Dataset entries
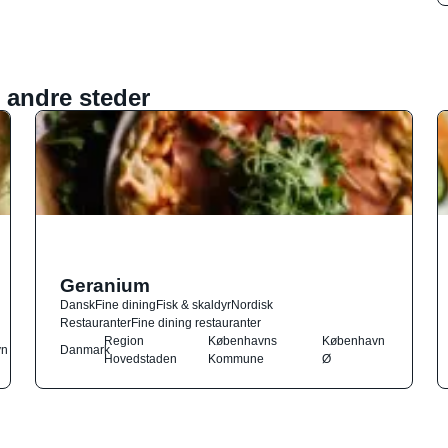
 andre steder
Geranium
Dansk
Fine dining
Fisk & skaldyr
Nordisk
Restauranter
Fine dining restauranter
Region
Københavns
København
vn
Danmark
Hovedstaden
Kommune
Ø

PROBLEM TO WORK ON » Reprint every record exactly and skip the pictures.

OUTPUT »
 andre steder
Geranium
Dansk
Fine dining
Fisk & skaldyr
Nordisk
Restauranter
Fine dining restauranter
Region
Københavns
København
vn
Danmark
Hovedstaden
Kommune
Ø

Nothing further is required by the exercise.